Extracted page text data:

********************

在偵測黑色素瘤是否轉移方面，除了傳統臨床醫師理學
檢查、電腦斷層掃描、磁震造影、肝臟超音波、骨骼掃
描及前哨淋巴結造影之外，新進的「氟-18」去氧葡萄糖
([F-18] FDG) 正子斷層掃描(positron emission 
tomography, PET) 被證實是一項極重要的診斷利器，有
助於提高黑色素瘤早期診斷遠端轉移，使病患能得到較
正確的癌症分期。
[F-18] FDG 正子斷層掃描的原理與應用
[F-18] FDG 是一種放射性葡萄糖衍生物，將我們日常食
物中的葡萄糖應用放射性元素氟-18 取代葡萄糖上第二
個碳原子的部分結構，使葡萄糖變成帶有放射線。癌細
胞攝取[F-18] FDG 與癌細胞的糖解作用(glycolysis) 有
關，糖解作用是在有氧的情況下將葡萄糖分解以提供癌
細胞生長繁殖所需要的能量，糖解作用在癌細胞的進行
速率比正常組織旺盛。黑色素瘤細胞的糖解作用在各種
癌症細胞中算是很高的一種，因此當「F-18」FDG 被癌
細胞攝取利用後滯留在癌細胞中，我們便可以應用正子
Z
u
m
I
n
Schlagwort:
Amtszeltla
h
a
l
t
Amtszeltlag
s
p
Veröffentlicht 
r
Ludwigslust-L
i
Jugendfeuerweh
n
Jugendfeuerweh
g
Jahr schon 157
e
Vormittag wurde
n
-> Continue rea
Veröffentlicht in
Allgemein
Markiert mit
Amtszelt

********************

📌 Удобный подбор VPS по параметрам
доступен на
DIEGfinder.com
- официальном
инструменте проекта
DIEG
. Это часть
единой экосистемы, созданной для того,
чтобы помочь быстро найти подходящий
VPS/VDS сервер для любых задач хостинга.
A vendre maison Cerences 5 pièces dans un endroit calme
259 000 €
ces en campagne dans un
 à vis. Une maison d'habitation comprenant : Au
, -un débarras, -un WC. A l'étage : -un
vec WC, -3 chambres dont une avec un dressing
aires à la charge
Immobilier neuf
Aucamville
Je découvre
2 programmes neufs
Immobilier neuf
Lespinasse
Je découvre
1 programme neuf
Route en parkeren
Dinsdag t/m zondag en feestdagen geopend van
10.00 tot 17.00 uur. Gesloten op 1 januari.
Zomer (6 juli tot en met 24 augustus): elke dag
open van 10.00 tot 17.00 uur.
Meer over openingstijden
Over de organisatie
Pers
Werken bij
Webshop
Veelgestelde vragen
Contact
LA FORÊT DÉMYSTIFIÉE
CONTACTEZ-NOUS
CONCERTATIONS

********************

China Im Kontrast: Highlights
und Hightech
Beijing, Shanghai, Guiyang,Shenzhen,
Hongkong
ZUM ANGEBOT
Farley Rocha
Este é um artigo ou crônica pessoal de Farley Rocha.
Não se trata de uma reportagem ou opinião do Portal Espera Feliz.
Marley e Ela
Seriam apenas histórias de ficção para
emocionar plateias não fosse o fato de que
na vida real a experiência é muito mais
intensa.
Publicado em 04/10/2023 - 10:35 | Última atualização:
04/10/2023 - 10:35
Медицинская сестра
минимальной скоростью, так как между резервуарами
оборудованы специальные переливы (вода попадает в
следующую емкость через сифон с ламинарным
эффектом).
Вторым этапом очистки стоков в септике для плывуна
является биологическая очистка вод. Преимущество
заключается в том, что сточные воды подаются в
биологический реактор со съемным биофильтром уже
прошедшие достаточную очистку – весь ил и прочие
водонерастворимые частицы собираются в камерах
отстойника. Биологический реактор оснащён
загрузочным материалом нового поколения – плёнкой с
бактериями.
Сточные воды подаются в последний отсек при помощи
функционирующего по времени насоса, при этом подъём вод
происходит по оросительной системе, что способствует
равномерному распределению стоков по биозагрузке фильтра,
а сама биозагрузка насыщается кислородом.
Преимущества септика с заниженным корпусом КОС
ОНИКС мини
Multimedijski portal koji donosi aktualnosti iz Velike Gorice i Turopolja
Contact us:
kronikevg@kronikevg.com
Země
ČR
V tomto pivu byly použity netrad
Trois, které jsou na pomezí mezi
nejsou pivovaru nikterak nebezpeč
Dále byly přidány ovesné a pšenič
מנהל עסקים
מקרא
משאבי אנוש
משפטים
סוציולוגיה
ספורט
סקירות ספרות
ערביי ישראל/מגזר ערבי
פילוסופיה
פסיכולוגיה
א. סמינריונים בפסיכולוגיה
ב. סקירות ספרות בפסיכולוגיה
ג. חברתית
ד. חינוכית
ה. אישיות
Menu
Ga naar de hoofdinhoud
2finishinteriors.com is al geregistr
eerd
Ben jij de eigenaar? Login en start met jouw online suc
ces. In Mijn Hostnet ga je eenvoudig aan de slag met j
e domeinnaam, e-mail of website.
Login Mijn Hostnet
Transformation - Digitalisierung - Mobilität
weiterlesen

********************

> **ABOUT THIS EXERCISE**: Looking back over the records above, in how many lines does the word "Veröffentlicht" occur? Give the number alone.

> **SOLUTION**: 2